** Opening RECORDS FOR PROCESSING block **
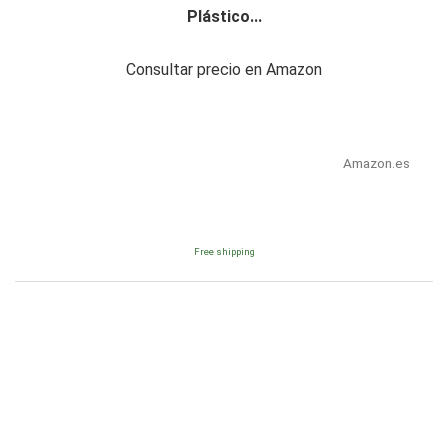
Plástico...
Consultar precio en Amazon
Amazon.es
Free shipping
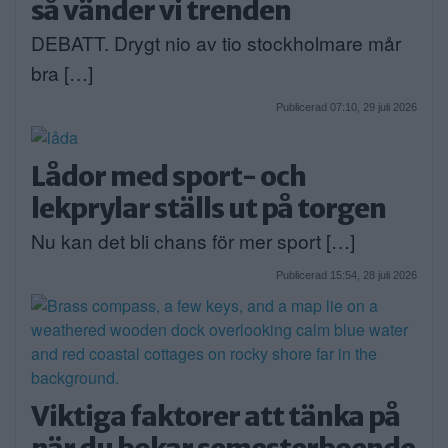
så vänder vi trenden
DEBATT. Drygt nio av tio stockholmare mår
bra […]
Publicerad 07:10, 29 juli 2026
Lådor med sport- och
lekprylar ställs ut på torgen
Nu kan det bli chans för mer sport […]
Publicerad 15:54, 28 juli 2026
Viktiga faktorer att tänka på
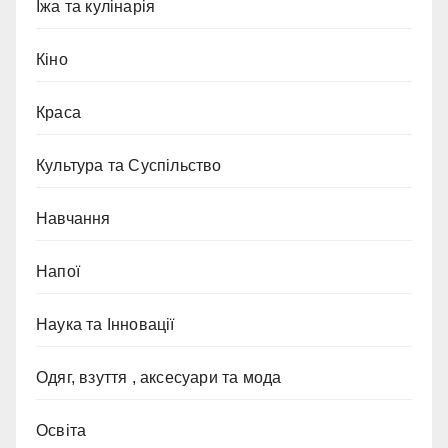
Їжа та кулінарія
Кіно
Краса
Культура та Суспільство
Навчання
Напої
Наука та Інновації
Одяг, взуття , аксесуари та мода
Освіта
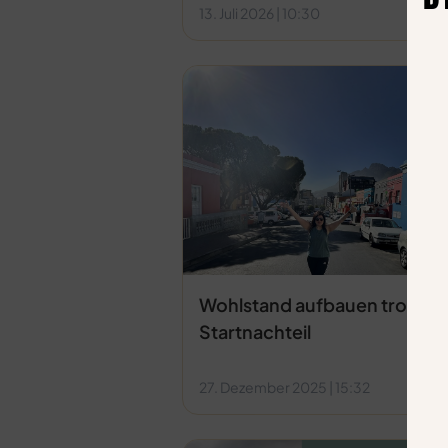
13. Juli 2026
10:30
Wohlstand aufbauen trotz
Startnachteil
27. Dezember 2025
15:32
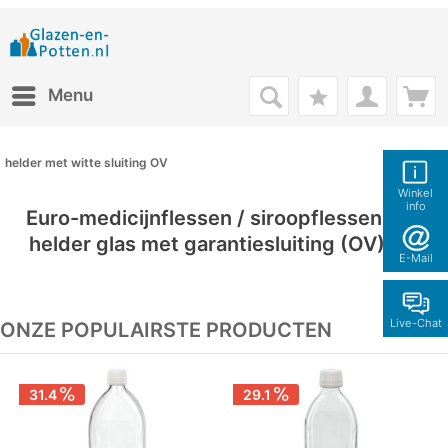
Menu
helder met witte sluiting OV
Winkel
info
Euro-medicijnflessen / siroopflessen van
helder glas met garantiesluiting (OV) wit
E-Mail
Live-Chat
ONZE POPULAIRSTE PRODUCTEN
31.4
29.1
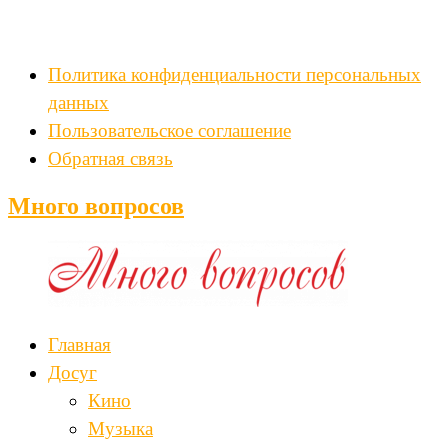
Политика конфиденциальности персональных
данных
Пользовательское соглашение
Обратная связь
Много вопросов
Главная
Досуг
Кино
Музыка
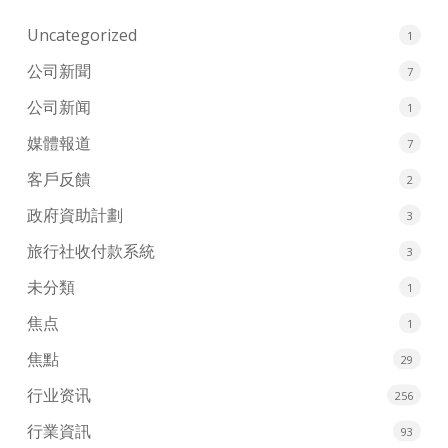
Uncategorized
1
公司新聞
7
公司新闻
1
媒體報道
7
客戶反饋
2
政府資助計劃
3
旅行社收付款系統
3
未分類
1
焦点
1
焦點
29
行业资讯
256
行業資訊
93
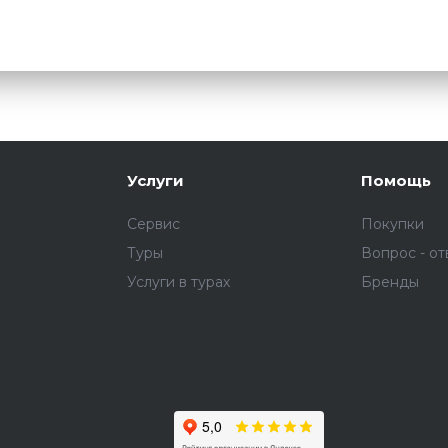
Услуги
Помощь
Сервис
Покупки
Туры
Вопрос - от
Услуги в турах
Бренды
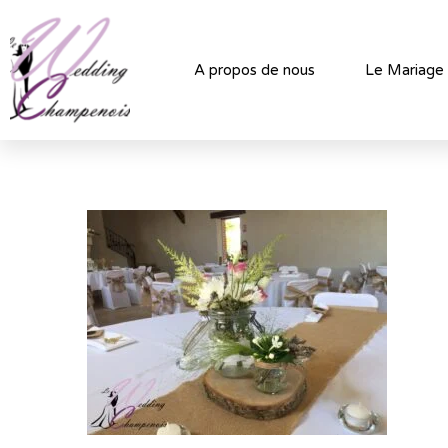
A propos de nous
Le Mariage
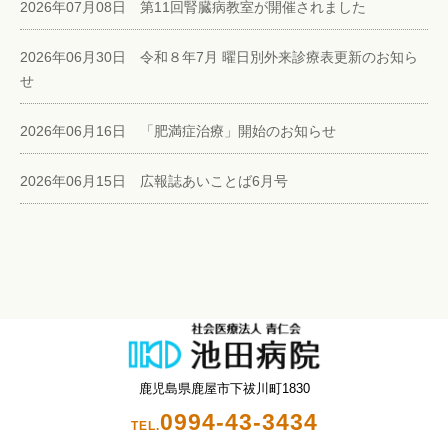
2026年07月08日 第11回腎臓病教室が開催されました
2026年06月30日 令和８年7月 曜日別外来診療表更新のお知ら
せ
2026年06月16日 「肥満症治療」開始のお知らせ
2026年06月15日 広報誌あいことば6月号
鹿児島県鹿屋市下祓川町1830
0994-43-3434
TEL.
** Closing RECORDS FOR PROCESSING block **
— PROBLEM DESCRIPTION —
Each record should be written out exactly, and each image should be omitted.

— SOLVED PROBLEM —
Plástico...
Consultar precio en Amazon
Amazon.es
Free shipping
så vänder vi trenden
DEBATT. Drygt nio av tio stockholmare mår
bra […]
Publicerad 07:10, 29 juli 2026
Lådor med sport- och
lekprylar ställs ut på torgen
Nu kan det bli chans för mer sport […]
Publicerad 15:54, 28 juli 2026
Viktiga faktorer att tänka på
Їжа та кулінарія
Кіно
Краса
Культура та Суспільство
Навчання
Напої
Наука та Інновації
Одяг, взуття , аксесуари та мода
Освіта
13. Juli 2026
10:30
Wohlstand aufbauen trotz
Startnachteil
27. Dezember 2025
15:32
Menu
helder met witte sluiting OV
Winkel
info
Euro-medicijnflessen / siroopflessen van
helder glas met garantiesluiting (OV) wit
E-Mail
Live-Chat
ONZE POPULAIRSTE PRODUCTEN
31.4
29.1
Политика конфиденциальности персональных
данных
Пользовательское соглашение
Обратная связь
Много вопросов
Главная
Досуг
Кино
Музыка
Uncategorized
1
公司新聞
7
公司新闻
1
媒體報道
7
客戶反饋
2
政府資助計劃
3
旅行社收付款系統
3
未分類
1
焦点
1
焦點
29
行业资讯
256
行業資訊
93
Услуги
Помощь
Сервис
Покупки
Туры
Вопрос - от
Услуги в турах
Бренды
A propos de nous
Le Mariage
2026年07月08日 第11回腎臓病教室が開催されました
2026年06月30日 令和８年7月 曜日別外来診療表更新のお知ら
せ
2026年06月16日 「肥満症治療」開始のお知らせ
2026年06月15日 広報誌あいことば6月号
鹿児島県鹿屋市下祓川町1830
0994-43-3434
TEL.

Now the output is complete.